We used Natural Wonders out of Tuttle - it was a very simple job so I don't know how they would be at the more complicated stuff, but we were very happy with them. They sent me to the same granite yard that everyone else used, but I was able to get an exceptional exotic for the cost of the more common patterns, like ubatuba, from other places in OKC. They also had a much larger selection of edges for no extra cost.

----------


## TStheThird

Looking to install granite counter tops. Does anyone have recommendations as to the best places here in OKC? Looking for both quality installation and competitive pricing. Thanks in advance.

----------


## RealJimbo

Call Ron McKenzie at 361-0284.  Great craftsman.

----------


## Corndog1

Glad i didnt read the company Fossil Granite in Edmond.  We used them, they are great salesmen, but they suck at granite.  After 2 days of work and then about 30 days of no returned calls or returning to my job.  I had to hire another contractor to do the job.  I did the wrong thing by paying them when it was close to finished.  Needless to say after they cut electric lines, tore up sheet rock that wasnt even on either or those walls, busted tiles in the floor on the other side of the room, and left me with no water to either my kitchen sink or bathroom sink im not upset they never returned.  Would have been nice to have had some of the cash back.  They are crooks, shouldnt have ever trusted a guy with a Longhorns license plate in Oklahoma.

----------


## gsan

> Glad i didnt read the company Fossil Granite in Edmond.  We used them, they are great salesmen, but they suck at granite.  After 2 days of work and then about 30 days of no returned calls or returning to my job.  I had to hire another contractor to do the job.  I did the wrong thing by paying them when it was close to finished.  Needless to say after they cut electric lines, tore up sheet rock that wasnt even on either or those walls, busted tiles in the floor on the other side of the room, and left me with no water to either my kitchen sink or bathroom sink im not upset they never returned.  Would have been nice to have had some of the cash back.  They are crooks, shouldnt have ever trusted a guy with a Longhorns license plate in Oklahoma.
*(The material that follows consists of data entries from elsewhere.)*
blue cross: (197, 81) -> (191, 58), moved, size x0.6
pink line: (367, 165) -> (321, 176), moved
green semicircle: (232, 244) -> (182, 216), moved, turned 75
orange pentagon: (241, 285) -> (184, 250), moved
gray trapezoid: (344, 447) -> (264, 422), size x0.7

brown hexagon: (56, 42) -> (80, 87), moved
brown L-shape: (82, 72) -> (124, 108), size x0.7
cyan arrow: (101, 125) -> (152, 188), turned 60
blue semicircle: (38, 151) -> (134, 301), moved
I agree! We had a terrible experience with Fossil Rock and Stone. They are crooks! Do not use them and tell others not to use them. They should not be allowed to run a business.

----------


## BBatesokc

We redid our kitchen ourself not too long ago. Wanted granite countertops but didn't want to pay the price because we won't' be in our home forever. We decided on granite tiles and did the countertops ourselves (probably 14' run , lengthwise) and edged it with travertine 90-degree corners. Looks great and if there is ever an issue you just have to pop out a tile and replace it. Did the whole thing for about $1,000 and a weekend.

----------


## Pete

Regarding the maintenance of granite, I put in my kitchen about 8 years ago and it still looks like new and there is almost zero upkeep required.

Every couple of months or so I spray it with Granite Gold or something similar; it helps keep it sealed but also makes it look extra nice.  It's like using Pledge on your wood furniture; no more trouble than that and you'll want to do it anyway because it looks so good.
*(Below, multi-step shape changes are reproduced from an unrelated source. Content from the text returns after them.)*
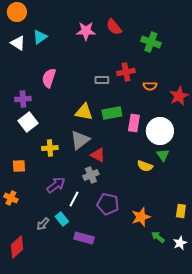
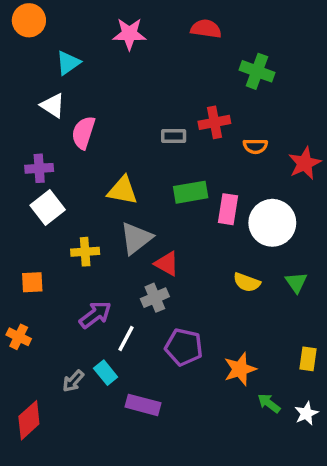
red semicircle: (114, 27) -> (206, 29), moved, turned 138
pink star: (86, 31) -> (129, 34), moved
white triangle: (18, 43) -> (53, 105), moved
yellow triangle: (84, 112) -> (123, 190), moved
green triangle: (163, 155) -> (296, 282), moved

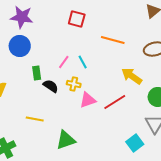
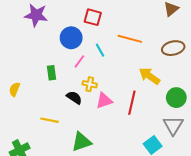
blue circle: (20, 46) -> (71, 38), moved
cyan line: (83, 62) -> (100, 50), moved
black semicircle: (51, 86) -> (74, 98), moved
red line: (115, 102) -> (132, 103), turned -45

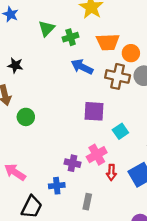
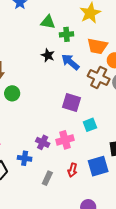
green triangle: (47, 28) -> (48, 22), turned 42
black star: (15, 65) -> (48, 55), moved
red arrow: (111, 172) -> (72, 170), moved

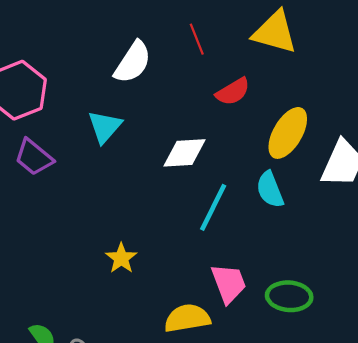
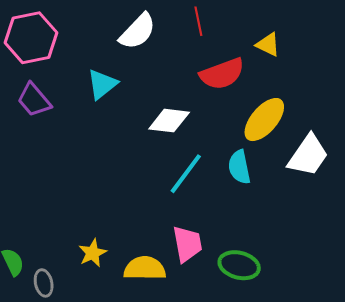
yellow triangle: (275, 32) -> (268, 45), moved, size x0.6
red semicircle: (233, 92) -> (222, 74), size x1.4
yellow star: (121, 258) -> (93, 253), moved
I can't imagine anything that would be less trouble.  And I have never tired of the natural look of stone.  I like some of the solid surface stuff but it's just too uniform for my tastes.

And really, concrete and solid surface are about the same price so other than just wanting something somewhat unique, I can't think of a reason not to go with granite.

----------


## td25er

Quartz looks virtually identical to granite and is zero maintenance.

----------


## TAlan CB

> Quartz looks virtually identical to granite and is zero maintenance.


Quartz does not look like most granites.  Be warned, if you have a light colored quartz, don't set a hot kettle or pan on it, there is a polymer that binds the quartz that will burn and leave a scorch mark on it - and it can not be removed.  There is a huge variety of granite types, quartz fabricators  are doing their best in mimicking granite, and recently they have had more success.  Look into a granite top, you will see that it has more visual depth than any quartz.  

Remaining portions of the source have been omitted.